Precore stop codon mutation of hepatitis B virus is associated with low breakthrough rate following long‐term lamivudine therapy

Background:  Frequent viral breakthroughs limit the usefulness of lamivudine in the treatment of chronic hepatitis B (CHB). The purpose of the present study was to evaluate the effects of precore stop codon mutation (G to A mutation at nucleotide 1896; A 1896 ) of hepatitis B virus (HBV) on the occurrence of viral breakthrough following lamivudine therapy. Methods:  Among 260 consecutive CHB patients treated with lamivudine for >12 months, 231 patients whose pretreatment sera were available were tested for A 1896 variant of HBV using direct sequencing. Results:  Between patients with A 1896 variant ( n  = 74) and those without it ( n  = 157), there was no difference in age, gender, serum alanine aminotransferase (ALT) level, the duration of therapy and prevalence of core promoter mutants. Serum hepatitis B e antigen (HBeAg) positivity and HBV‐DNA level were lower ( P  = 0.00 and P  = 0.01) and liver cirrhosis was more commonly associated in patients with A 1896 variant mutant compared with those without it. In univariate analysis, viral breakthrough was more frequent in HBeAg‐positive patients ( P  = 0.03) and in those with high serum HBV‐DNA level ( P  = 0.01) as well as in those without A 1896 variant ( P  = 0.01).

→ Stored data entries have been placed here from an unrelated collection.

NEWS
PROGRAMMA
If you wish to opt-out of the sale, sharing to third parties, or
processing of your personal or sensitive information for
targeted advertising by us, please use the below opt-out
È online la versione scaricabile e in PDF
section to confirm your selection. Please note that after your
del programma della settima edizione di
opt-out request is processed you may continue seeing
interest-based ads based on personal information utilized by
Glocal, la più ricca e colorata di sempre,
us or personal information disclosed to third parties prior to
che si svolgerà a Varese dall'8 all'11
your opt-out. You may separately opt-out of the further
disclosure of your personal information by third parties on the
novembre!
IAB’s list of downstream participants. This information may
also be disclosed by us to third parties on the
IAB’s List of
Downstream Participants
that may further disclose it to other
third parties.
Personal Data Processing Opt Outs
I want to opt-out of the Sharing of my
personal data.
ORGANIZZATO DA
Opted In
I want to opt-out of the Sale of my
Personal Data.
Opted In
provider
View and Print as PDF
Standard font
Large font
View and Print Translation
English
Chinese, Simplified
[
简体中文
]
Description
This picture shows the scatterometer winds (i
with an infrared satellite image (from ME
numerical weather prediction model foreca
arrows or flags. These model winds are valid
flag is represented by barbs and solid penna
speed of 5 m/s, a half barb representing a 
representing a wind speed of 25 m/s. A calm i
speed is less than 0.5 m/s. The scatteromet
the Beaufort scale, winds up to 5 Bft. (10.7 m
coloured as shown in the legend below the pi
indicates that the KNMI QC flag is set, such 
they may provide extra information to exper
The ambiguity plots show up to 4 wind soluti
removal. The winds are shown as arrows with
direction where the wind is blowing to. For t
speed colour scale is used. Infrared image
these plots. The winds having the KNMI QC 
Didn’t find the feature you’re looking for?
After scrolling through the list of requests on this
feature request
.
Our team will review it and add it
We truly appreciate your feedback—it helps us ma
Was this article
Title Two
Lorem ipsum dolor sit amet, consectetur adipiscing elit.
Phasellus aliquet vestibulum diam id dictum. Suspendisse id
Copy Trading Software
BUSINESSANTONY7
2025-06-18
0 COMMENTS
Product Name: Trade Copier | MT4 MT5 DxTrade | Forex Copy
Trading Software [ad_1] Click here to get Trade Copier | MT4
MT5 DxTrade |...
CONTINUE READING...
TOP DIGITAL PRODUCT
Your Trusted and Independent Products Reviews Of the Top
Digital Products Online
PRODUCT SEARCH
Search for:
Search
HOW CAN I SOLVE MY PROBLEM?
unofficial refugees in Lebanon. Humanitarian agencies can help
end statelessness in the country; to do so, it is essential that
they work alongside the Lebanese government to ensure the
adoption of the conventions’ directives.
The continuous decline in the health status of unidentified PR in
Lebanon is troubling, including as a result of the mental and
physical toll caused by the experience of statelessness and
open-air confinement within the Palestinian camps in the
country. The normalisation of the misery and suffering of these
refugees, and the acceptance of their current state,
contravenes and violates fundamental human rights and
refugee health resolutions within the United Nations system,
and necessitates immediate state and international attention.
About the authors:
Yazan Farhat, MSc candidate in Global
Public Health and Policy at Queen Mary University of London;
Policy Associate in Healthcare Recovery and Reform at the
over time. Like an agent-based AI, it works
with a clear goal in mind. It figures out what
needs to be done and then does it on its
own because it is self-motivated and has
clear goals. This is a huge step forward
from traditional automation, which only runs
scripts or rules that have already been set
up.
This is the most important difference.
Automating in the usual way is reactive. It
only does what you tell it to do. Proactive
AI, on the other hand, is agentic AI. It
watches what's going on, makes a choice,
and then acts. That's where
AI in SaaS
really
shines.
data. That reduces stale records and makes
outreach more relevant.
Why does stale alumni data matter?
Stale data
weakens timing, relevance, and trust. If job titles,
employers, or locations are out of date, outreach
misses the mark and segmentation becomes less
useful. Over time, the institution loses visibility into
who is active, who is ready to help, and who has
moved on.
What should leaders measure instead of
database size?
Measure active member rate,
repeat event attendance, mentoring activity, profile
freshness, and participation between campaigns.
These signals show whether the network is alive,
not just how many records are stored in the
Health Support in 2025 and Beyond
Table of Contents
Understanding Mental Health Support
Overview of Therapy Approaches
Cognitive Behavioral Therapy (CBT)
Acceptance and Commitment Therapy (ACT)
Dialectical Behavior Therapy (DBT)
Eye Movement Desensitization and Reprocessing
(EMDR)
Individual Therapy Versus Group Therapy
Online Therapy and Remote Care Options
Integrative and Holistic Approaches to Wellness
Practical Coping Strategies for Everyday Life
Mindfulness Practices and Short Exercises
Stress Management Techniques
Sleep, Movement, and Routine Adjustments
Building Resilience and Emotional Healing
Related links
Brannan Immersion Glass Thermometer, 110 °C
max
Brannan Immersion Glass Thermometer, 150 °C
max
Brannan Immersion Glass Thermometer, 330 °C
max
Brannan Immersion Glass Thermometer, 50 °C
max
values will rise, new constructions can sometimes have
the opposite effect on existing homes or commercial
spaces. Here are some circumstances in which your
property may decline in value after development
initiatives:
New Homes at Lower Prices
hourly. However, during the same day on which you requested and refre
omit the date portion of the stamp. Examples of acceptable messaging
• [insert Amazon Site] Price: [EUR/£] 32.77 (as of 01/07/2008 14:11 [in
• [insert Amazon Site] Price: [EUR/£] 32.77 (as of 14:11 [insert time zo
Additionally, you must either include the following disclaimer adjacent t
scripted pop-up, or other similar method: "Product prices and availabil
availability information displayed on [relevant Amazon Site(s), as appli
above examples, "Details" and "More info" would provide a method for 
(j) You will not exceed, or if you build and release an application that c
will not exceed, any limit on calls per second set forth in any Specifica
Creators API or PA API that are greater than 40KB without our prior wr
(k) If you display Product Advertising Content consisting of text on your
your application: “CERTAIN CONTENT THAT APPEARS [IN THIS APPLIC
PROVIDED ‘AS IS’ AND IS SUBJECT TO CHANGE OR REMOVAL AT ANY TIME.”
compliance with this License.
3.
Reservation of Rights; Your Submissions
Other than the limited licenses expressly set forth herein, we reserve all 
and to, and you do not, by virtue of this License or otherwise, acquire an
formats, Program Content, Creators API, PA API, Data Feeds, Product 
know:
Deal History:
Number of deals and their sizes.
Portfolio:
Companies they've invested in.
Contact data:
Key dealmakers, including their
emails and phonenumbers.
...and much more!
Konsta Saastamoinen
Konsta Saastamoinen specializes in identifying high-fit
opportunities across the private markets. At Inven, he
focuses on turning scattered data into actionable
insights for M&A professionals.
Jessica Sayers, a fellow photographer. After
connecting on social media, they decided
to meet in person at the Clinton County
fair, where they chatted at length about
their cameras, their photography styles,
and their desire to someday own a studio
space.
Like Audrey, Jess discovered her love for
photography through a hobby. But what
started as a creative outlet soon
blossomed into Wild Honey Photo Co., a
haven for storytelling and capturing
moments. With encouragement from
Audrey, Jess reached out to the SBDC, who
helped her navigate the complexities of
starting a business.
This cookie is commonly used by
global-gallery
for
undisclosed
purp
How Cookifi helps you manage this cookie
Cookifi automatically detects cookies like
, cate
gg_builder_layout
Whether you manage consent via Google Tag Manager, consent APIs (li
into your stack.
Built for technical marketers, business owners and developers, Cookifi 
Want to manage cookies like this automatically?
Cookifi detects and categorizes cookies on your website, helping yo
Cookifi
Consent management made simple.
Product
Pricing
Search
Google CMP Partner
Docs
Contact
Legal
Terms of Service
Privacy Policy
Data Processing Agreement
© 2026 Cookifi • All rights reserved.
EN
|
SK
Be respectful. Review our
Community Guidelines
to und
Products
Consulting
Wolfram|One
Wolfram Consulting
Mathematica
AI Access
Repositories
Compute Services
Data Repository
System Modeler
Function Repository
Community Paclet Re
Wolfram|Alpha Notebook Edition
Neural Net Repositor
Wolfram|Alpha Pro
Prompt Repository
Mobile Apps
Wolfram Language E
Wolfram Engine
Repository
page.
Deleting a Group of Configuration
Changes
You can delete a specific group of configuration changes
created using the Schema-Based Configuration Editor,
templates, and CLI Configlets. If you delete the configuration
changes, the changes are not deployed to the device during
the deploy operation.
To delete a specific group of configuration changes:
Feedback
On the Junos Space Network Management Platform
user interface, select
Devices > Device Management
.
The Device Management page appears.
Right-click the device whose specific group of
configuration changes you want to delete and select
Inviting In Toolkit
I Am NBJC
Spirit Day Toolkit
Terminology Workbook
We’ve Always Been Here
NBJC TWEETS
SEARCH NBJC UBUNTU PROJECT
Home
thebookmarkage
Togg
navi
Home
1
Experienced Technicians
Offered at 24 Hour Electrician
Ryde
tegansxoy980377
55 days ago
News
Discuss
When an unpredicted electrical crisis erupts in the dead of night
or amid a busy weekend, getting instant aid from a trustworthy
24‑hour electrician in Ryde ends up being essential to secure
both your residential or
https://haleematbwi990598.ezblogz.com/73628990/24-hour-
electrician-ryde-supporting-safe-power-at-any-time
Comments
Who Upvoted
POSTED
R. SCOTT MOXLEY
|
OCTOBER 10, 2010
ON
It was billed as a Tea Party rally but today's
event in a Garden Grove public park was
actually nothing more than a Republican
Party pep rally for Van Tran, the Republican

However, in multivariate analysis, the absence of A 1896 variant ( P  = 0.02) and high serum HBV‐DNA level ( P  = 0.03) were independent factors for viral breakthrough following lamivudine therapy. The cumulative viral breakthrough rates at 1 and 2 years were much lower in patients with A 1896 variant compared with those without it ( P  = 0.01). Conclusion:  The stop codon mutation at the precore region of HBV in addition to low serum HBV‐DNA level may be associated with low breakthrough rate following lamivudine therapy.